Search the records for the string "administrativo" and copy every line where it turns up.

* [Transcribed page contents]
• • • • • • •

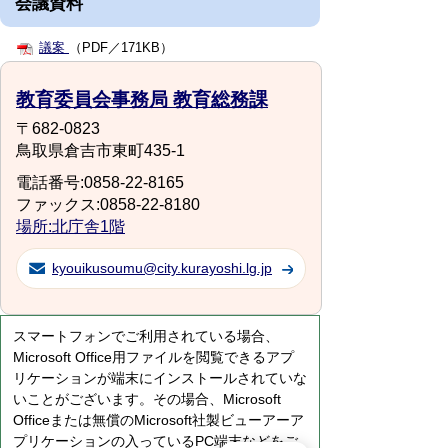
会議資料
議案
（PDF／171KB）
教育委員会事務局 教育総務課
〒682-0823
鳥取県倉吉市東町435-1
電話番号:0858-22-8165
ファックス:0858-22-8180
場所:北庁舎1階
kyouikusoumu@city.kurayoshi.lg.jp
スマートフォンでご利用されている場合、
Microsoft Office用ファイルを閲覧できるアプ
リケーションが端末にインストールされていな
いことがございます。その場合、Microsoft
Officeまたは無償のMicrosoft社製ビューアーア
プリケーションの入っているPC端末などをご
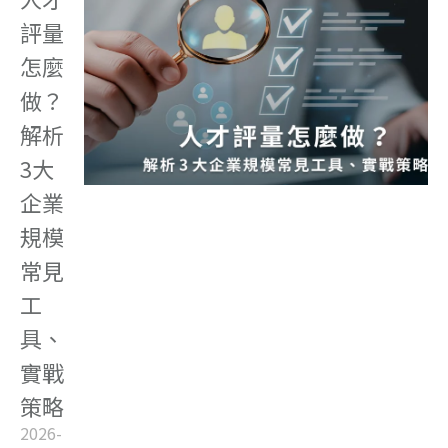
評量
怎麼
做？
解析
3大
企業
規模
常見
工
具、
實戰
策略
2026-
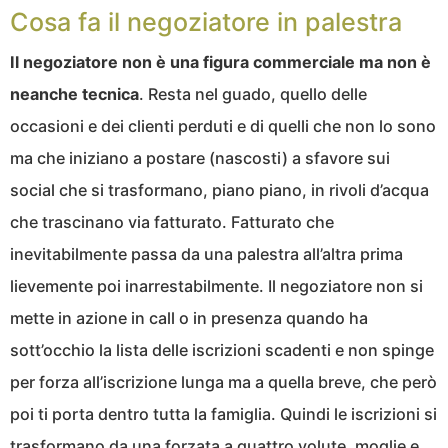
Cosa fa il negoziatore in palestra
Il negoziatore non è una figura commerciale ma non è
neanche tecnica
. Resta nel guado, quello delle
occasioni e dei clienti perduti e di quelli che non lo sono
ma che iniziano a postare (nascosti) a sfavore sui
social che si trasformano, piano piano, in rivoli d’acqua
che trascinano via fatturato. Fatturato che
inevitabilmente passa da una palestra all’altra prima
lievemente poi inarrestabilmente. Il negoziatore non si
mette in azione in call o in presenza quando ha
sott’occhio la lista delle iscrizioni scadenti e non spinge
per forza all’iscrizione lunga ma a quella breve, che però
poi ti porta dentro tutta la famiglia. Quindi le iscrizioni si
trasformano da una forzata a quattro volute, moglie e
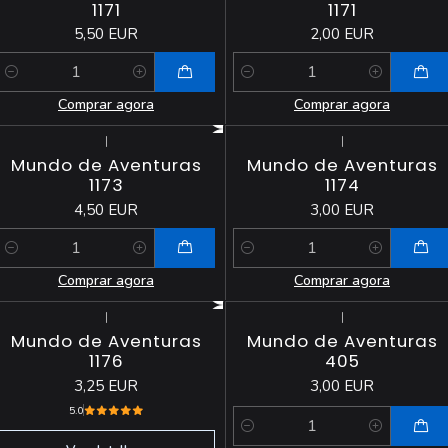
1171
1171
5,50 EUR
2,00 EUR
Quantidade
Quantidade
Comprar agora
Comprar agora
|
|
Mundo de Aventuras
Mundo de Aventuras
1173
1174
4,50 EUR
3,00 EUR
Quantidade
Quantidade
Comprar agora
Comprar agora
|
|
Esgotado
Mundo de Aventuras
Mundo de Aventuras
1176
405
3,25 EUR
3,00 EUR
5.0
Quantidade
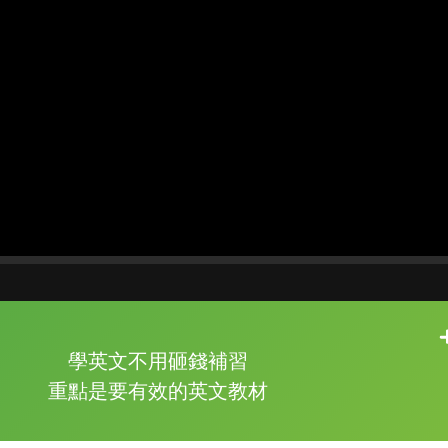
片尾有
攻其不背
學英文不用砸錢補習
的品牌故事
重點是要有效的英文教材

• • • • • • •

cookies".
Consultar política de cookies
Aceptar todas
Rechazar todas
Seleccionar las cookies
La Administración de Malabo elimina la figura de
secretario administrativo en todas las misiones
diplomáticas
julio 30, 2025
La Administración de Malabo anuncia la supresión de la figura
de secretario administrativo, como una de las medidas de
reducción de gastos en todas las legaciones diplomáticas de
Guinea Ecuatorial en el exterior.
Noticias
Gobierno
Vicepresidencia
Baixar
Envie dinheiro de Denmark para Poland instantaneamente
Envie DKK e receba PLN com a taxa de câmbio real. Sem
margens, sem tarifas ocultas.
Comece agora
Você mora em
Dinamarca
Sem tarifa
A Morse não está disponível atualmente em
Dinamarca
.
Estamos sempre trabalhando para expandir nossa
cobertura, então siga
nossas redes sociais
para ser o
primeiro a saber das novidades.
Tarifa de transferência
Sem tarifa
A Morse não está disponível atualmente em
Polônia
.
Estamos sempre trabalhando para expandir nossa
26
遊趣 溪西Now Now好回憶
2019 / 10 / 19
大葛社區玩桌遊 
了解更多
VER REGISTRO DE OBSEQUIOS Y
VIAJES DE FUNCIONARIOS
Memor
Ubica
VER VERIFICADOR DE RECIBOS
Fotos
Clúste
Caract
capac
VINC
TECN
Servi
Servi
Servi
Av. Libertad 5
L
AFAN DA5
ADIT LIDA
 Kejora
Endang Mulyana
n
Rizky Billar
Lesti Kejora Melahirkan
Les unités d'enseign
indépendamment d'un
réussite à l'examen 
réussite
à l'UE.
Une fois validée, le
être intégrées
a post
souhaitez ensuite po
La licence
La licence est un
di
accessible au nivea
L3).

• • • • • • •

* [Solution for this task]
secretario administrativo en todas las misiones
de secretario administrativo, como una de las medidas de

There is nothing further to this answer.